Content starts
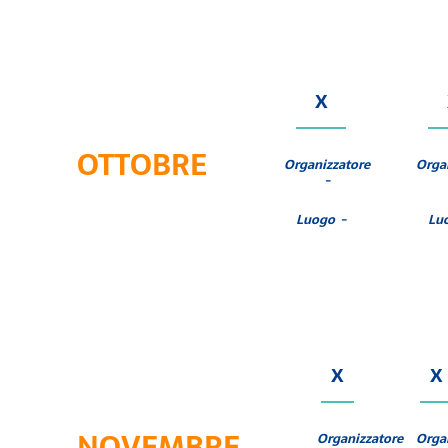
X
OTTOBRE
Organizzatore
Orga
-
Luogo -
Lu
X
X
NOVEMBRE
Organizzatore
Orga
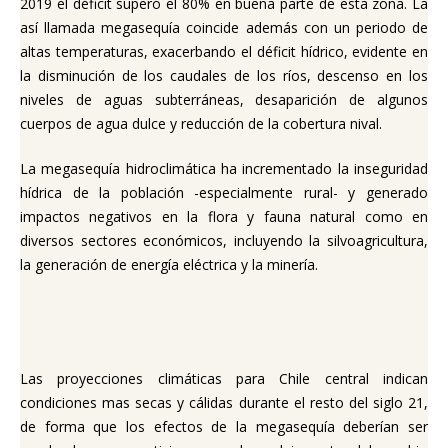
2019 el déficit superó el 80% en buena parte de esta zona. La
así llamada megasequía coincide además con un periodo de
altas temperaturas, exacerbando el déficit hídrico, evidente en
la disminución de los caudales de los ríos, descenso en los
niveles de aguas subterráneas, desaparición de algunos
cuerpos de agua dulce y reducción de la cobertura nival.
La megasequía hidroclimática ha incrementado la inseguridad
hídrica de la población -especialmente rural- y generado
impactos negativos en la flora y fauna natural como en
diversos sectores económicos, incluyendo la silvoagricultura,
la generación de energía eléctrica y la minería.
Las proyecciones climáticas para Chile central indican
condiciones mas secas y cálidas durante el resto del siglo 21,
de forma que los efectos de la megasequía deberían ser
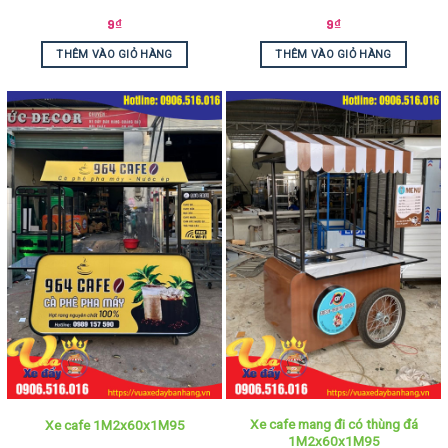
9
₫
9
₫
THÊM VÀO GIỎ HÀNG
THÊM VÀO GIỎ HÀNG
Xe cafe mang đi có thùng đá
Xe cafe 1M2x60x1M95
1M2x60x1M95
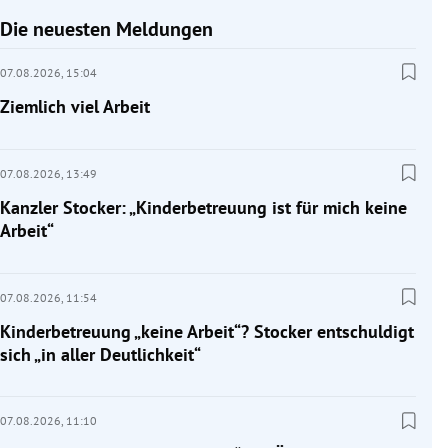
Die neuesten Meldungen
07.08.2026,
15:04
Ziemlich viel Arbeit
07.08.2026,
13:49
Kanzler Stocker: „Kinderbetreuung ist für mich keine
Arbeit“
07.08.2026,
11:54
Kinderbetreuung „keine Arbeit“? Stocker entschuldigt
sich „in aller Deutlichkeit“
07.08.2026,
11:10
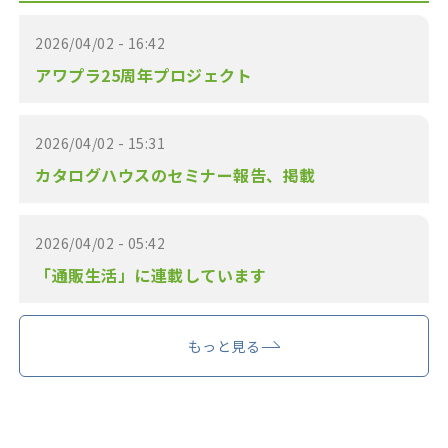
2026/04/02 - 16:42
アワプラ25周年プロジェクト
2026/04/02 - 15:31
カタログハウスのセミナー報告、掲載
2026/04/02 - 05:42
「通販生活」に連載しています
もっと見る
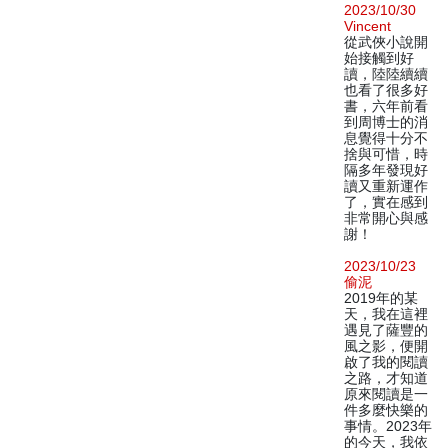
2023/10/30
Vincent
從武俠小說開
始接觸到好
讀，陸陸續續
也看了很多好
書，六年前看
到周博士的消
息覺得十分不
捨與可惜，時
隔多年發現好
讀又重新運作
了，實在感到
非常開心與感
謝！
2023/10/23
偷泥
2019年的某
天，我在這裡
遇見了薩豐的
風之影，便開
啟了我的閱讀
之路，才知道
原來閱讀是一
件多麼快樂的
事情。2023年
的今天，我依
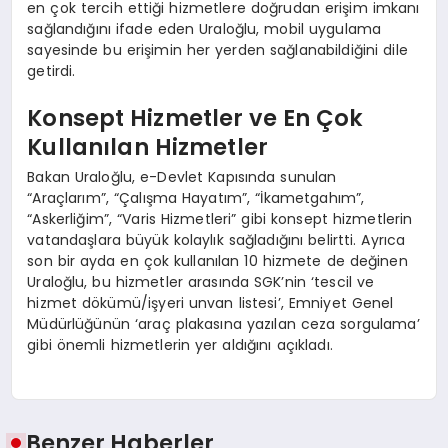
en çok tercih ettiği hizmetlere doğrudan erişim imkanı
sağlandığını ifade eden Uraloğlu, mobil uygulama
sayesinde bu erişimin her yerden sağlanabildiğini dile
getirdi.
Konsept Hizmetler ve En Çok
Kullanılan Hizmetler
Bakan Uraloğlu, e-Devlet Kapısında sunulan
“Araçlarım”, “Çalışma Hayatım”, “İkametgahım”,
“Askerliğim”, “Varis Hizmetleri” gibi konsept hizmetlerin
vatandaşlara büyük kolaylık sağladığını belirtti. Ayrıca
son bir ayda en çok kullanılan 10 hizmete de değinen
Uraloğlu, bu hizmetler arasında SGK’nin ‘tescil ve
hizmet dökümü/işyeri unvan listesi’, Emniyet Genel
Müdürlüğünün ‘araç plakasına yazılan ceza sorgulama’
gibi önemli hizmetlerin yer aldığını açıkladı.
Benzer Haberler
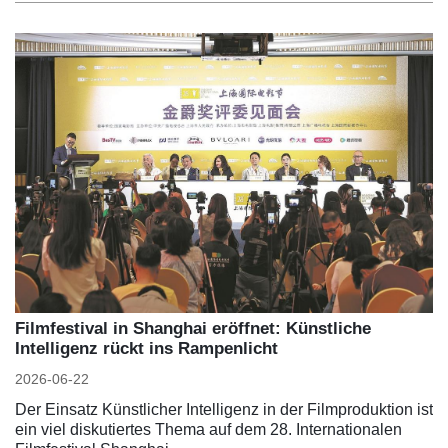
Filmfestival in Shanghai eröffnet: Künstliche
Intelligenz rückt ins Rampenlicht
2026-06-22
Der Einsatz Künstlicher Intelligenz in der Filmproduktion ist
ein viel diskutiertes Thema auf dem 28. Internationalen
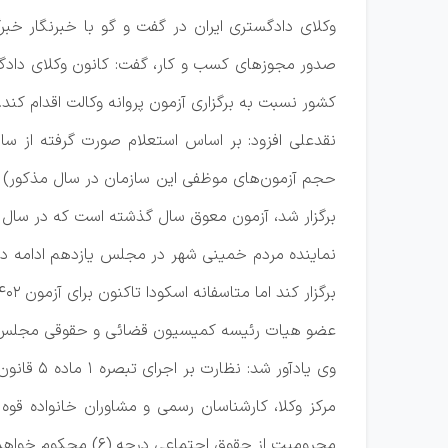
صدور مجوزهای کسب و کار، گفت: کانون وکلای دا
کشور نسبت به برگزاری آزمون پروانه وکالت اقدام کند.
برگزار شد، آزمون معوق سال گذشته است که در سال 1402 برگزار شده است.
نماینده مردم خمینی شهر در مجلس یازدهم ادامه دا
برگزار کند اما متاسفانه اسکودا تاکنون برای آزمون 1402 مکاتبه ای با سازمان سنجش انجام نداده و این به معنی عدم اجرای قانون توسط کانون ها است.
عضو هیات رئیسه کمیسیون قضائی و حقوقی مجلس تص
وی یادآ
مرکز وکلا، کارشناسان رسمی و مشاوران خانواده قوه 
محرومیت از حقوق اجتماعی درجه (۶) محکوم خواهد شد.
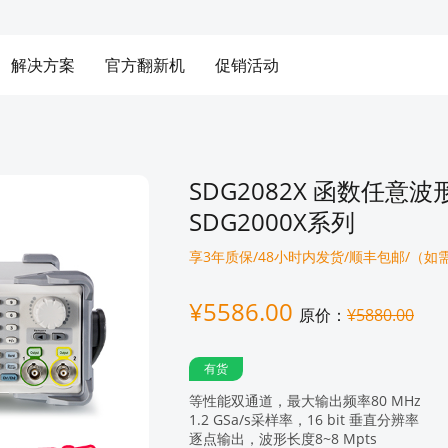
解决方案
官方翻新机
促销活动
SDG2082X 函数任意
SDG2000X系列
享3年质保/48小时内发货/顺丰包邮/（
¥5586.00
原价：
¥5880.00
有货
等性能双通道，最大输出频率80 MHz
1.2 GSa/s采样率，16 bit 垂直分辨率
逐点输出，波形长度8~8 Mpts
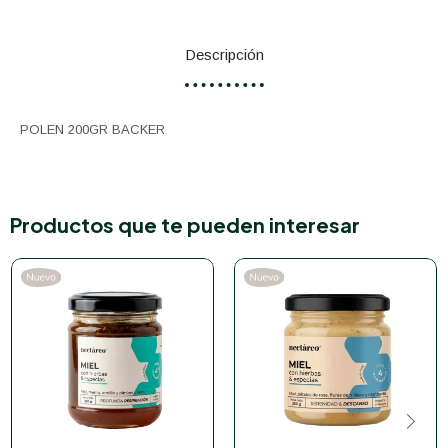
Descripción
POLEN 200GR BACKER
Productos que te pueden interesar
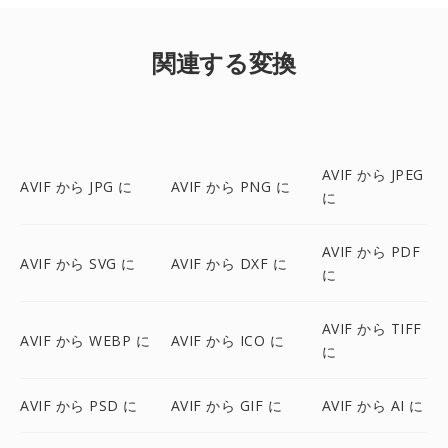
関連する変換
AVIF から JPEG
AVIF から JPG に
AVIF から PNG に
に
AVIF から PDF
AVIF から SVG に
AVIF から DXF に
に
AVIF から TIFF
AVIF から WEBP に
AVIF から ICO に
に
AVIF から PSD に
AVIF から GIF に
AVIF から AI に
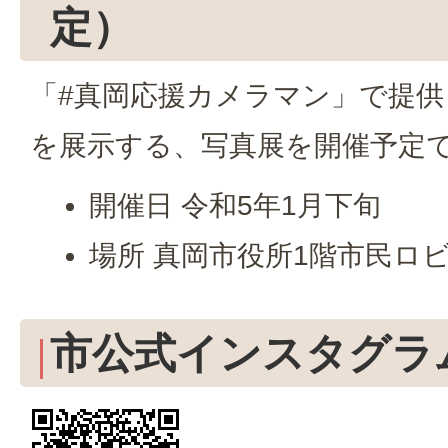
定）
「#真岡応援カメラマン」で提
を展示する、写真展を開催予定
開催日 令和5年1月下旬
場所 真岡市役所1階市民ロ
市公式インスタグラ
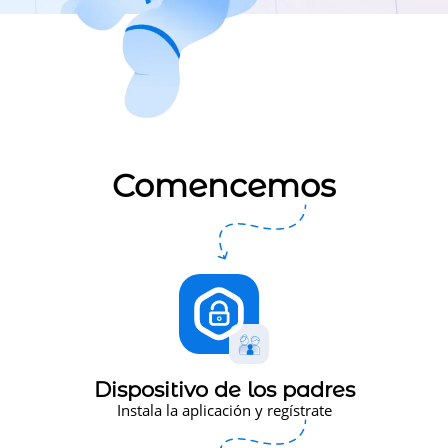
Comencemos
Dispositivo de los padres
Instala la aplicación y regístrate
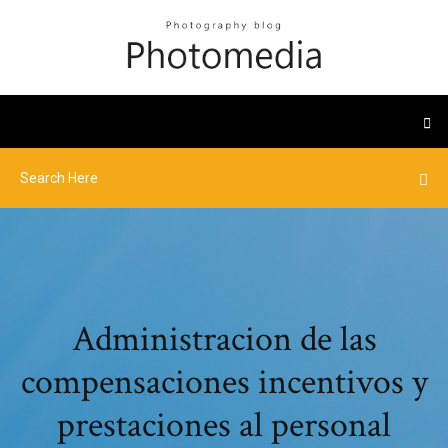
Administracion de las
compensaciones incentivos y
prestaciones al personal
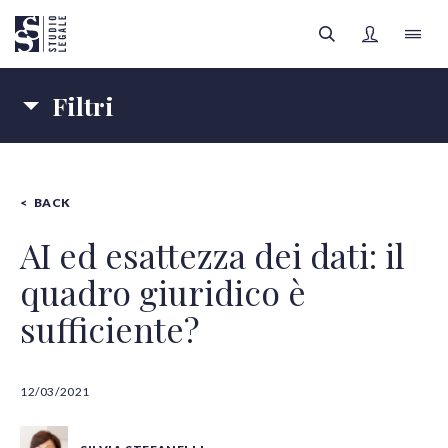
Filtri
LO STUDIO
Materie
IL TEAM
BACK
IMPRESE
SANITÀ
FILTRI
Autori
AREE LEGALI
AI ed esattezza dei dati: il
quadro giuridico è
Tipologia contenuti
APPROFONDIMENTI
Tutte le categorie
sufficiente?
FOCUS SANITÀ
12/03/2021
Tutti gli autori
REGISTRATI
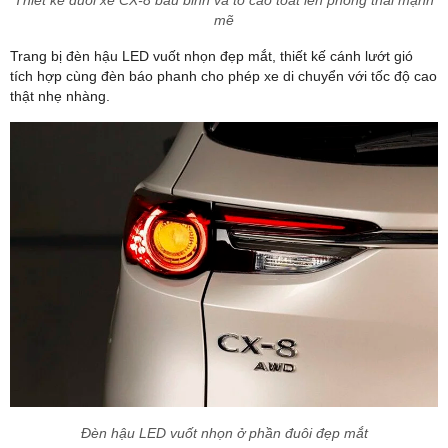
Thiết kế đuôi xe CX-8 bầu bĩnh và to cao toát lên phong thái mạnh
mẽ
Trang bị đèn hậu LED vuốt nhọn đẹp mắt, thiết kế cánh lướt gió
tích hợp cùng đèn báo phanh cho phép xe di chuyển với tốc độ cao
thật nhẹ nhàng.
Đèn hậu LED vuốt nhọn ở phần đuôi đẹp mắt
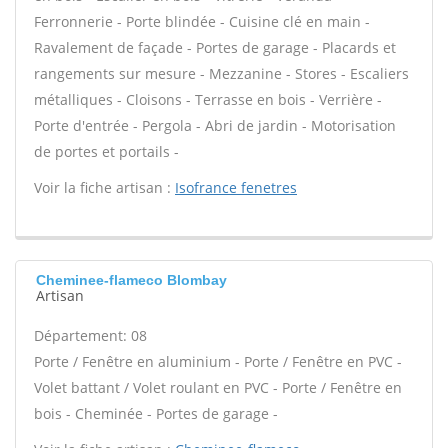
Ferronnerie - Porte blindée - Cuisine clé en main -
Ravalement de façade - Portes de garage - Placards et
rangements sur mesure - Mezzanine - Stores - Escaliers
métalliques - Cloisons - Terrasse en bois - Verrière -
Porte d'entrée - Pergola - Abri de jardin - Motorisation
de portes et portails -
Voir la fiche artisan :
Isofrance fenetres
Cheminee-flameco Blombay
Artisan
Département: 08
Porte / Fenêtre en aluminium - Porte / Fenêtre en PVC -
Volet battant / Volet roulant en PVC - Porte / Fenêtre en
bois - Cheminée - Portes de garage -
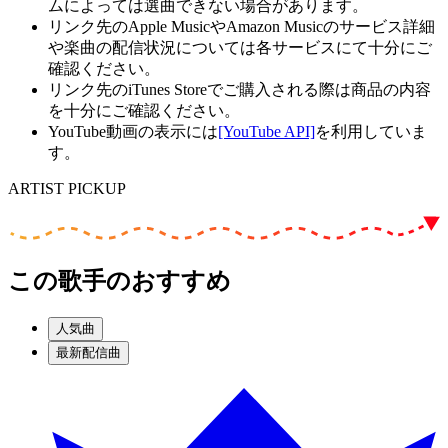
ムによっては選曲できない場合があります。
リンク先のApple MusicやAmazon Musicのサービス詳細
や楽曲の配信状況については各サービスにて十分にご
確認ください。
リンク先のiTunes Storeでご購入される際は商品の内容
を十分にご確認ください。
YouTube動画の表示には
[YouTube API]
を利用していま
す。
ARTIST PICKUP
この歌手のおすすめ
人気曲
最新配信曲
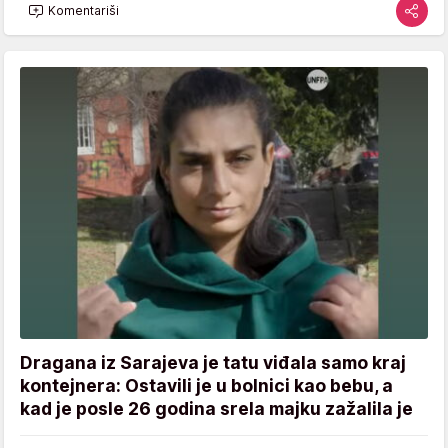
Komentariši
Dragana iz Sarajeva je tatu viđala samo kraj
kontejnera: Ostavili je u bolnici kao bebu, a
kad je posle 26 godina srela majku zažalila je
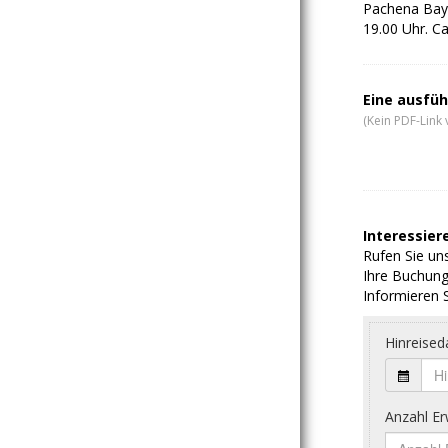
Pachena Bay 
19.00 Uhr. C
Eine ausfüh
(Kein PDF-Link 
Interessiere
Rufen Sie uns
Ihre Buchung
Informieren S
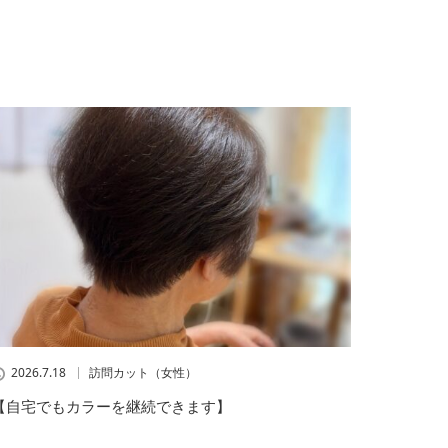
2026.7.18
訪問カット（女性）
【自宅でもカラーを継続できます】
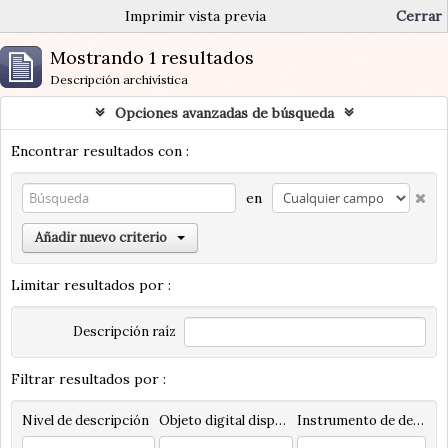
Imprimir vista previa
Cerrar
Mostrando 1 resultados
Descripción archivística
Opciones avanzadas de búsqueda
Encontrar resultados con :
en
Añadir nuevo criterio
Limitar resultados por :
Descripción raíz
Filtrar resultados por :
Nivel de descripción
Objeto digital disponibles
Instrumento de descripción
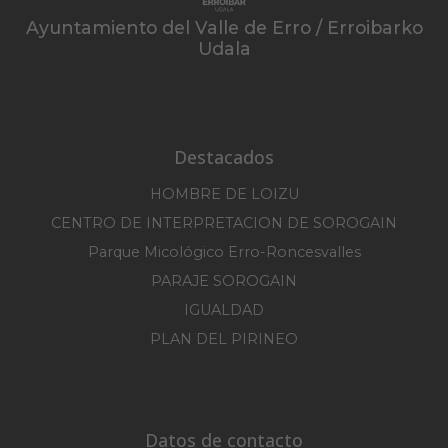
Ayuntamiento del Valle de Erro / Erroibarko
Udala
Destacados
HOMBRE DE LOIZU
CENTRO DE INTERPRETACION DE SOROGAIN
Parque Micológico Erro-Roncesvalles
PARAJE SOROGAIN
IGUALDAD
PLAN DEL PIRINEO
Datos de contacto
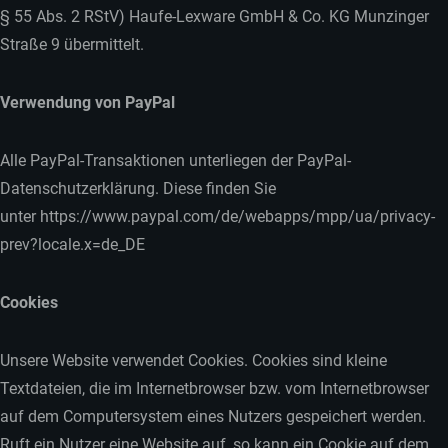
§ 55 Abs. 2 RStV) Haufe-Lexware GmbH & Co. KG Munzinger
Straße 9 übermittelt.
Verwendung von PayPal
Alle PayPal-Transaktionen unterliegen der PayPal-
Datenschutzerklärung. Diese finden Sie
unter https://www.paypal.com/de/webapps/mpp/ua/privacy-
prev?locale.x=de_DE
Cookies
Unsere Website verwendet Cookies. Cookies sind kleine
Textdateien, die im Internetbrowser bzw. vom Internetbrowser
auf dem Computersystem eines Nutzers gespeichert werden.
Ruft ein Nutzer eine Website auf, so kann ein Cookie auf dem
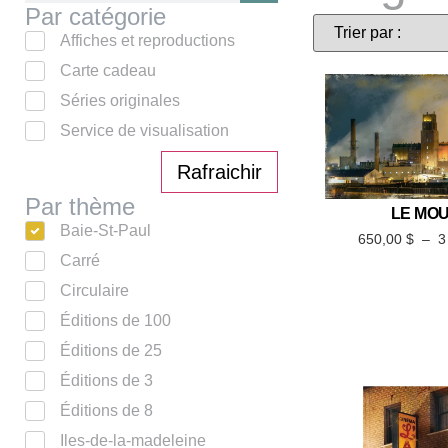
Par catégorie
Affiches et reproductions
Carte cadeau
Séries originales
Service de visualisation
Rafraichir
Par thème
LE MOU
Baie-St-Paul
650,00
$
–
3
Carré
Circulaire
Éditions de 100
Éditions de 25
Éditions de 3
Éditions de 8
Iles-de-la-madeleine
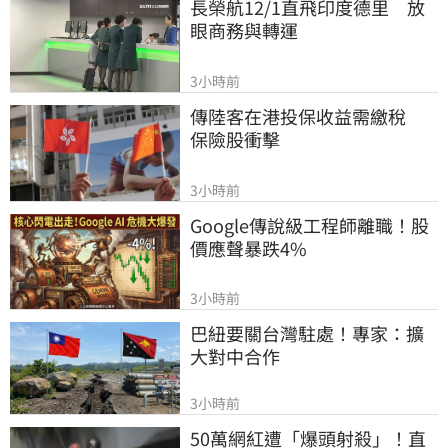
長榮航12/1直飛印度德里　放
眼商務與轉運
3小時前
傳陸客在港投保收益需繳稅 　
保險股衝擊
3小時前
Google傳說級工程師離職！股
價應聲暴跌4%
3小時前
巴紐要關台灣駐處！專家：擴
大對中合作
3小時前
50萬網紅遭「爆頭射殺」！直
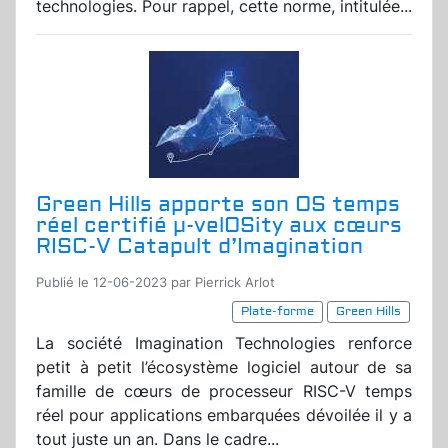
technologies. Pour rappel, cette norme, intitulée...
Green Hills apporte son OS temps
réel certifié µ-velOSity aux cœurs
RISC-V Catapult d’Imagination
Publié le 12-06-2023 par Pierrick Arlot
Plate-forme
Green Hills
La société Imagination Technologies renforce
petit à petit l’écosystème logiciel autour de sa
famille de cœurs de processeur RISC-V temps
réel pour applications embarquées dévoilée il y a
tout juste un an. Dans le cadre...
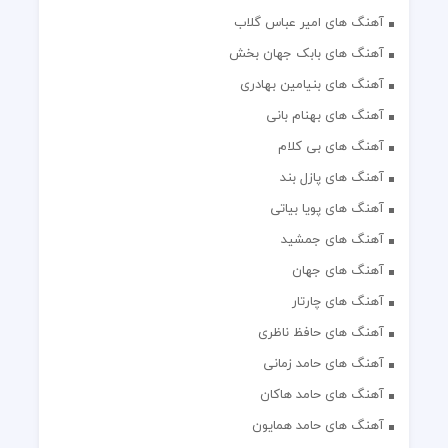
آهنگ های امیر عباس گلاب
آهنگ های بابک جهان بخش
آهنگ های بنیامین بهادری
آهنگ های بهنام بانی
آهنگ های بی کلام
آهنگ های پازل بند
آهنگ های پویا بیاتی
آهنگ های جمشید
آهنگ های جهان
آهنگ های چارتار
آهنگ های حافظ ناظری
آهنگ های حامد زمانی
آهنگ های حامد هاکان
آهنگ های حامد همایون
Content ends
▶ [PROMPT]: The job is to copy each line from the material above that holds the word "SOROGAIN".

▶ [ANSWER AREA]:
CENTRO DE INTERPRETACION DE SOROGAIN
PARAJE SOROGAIN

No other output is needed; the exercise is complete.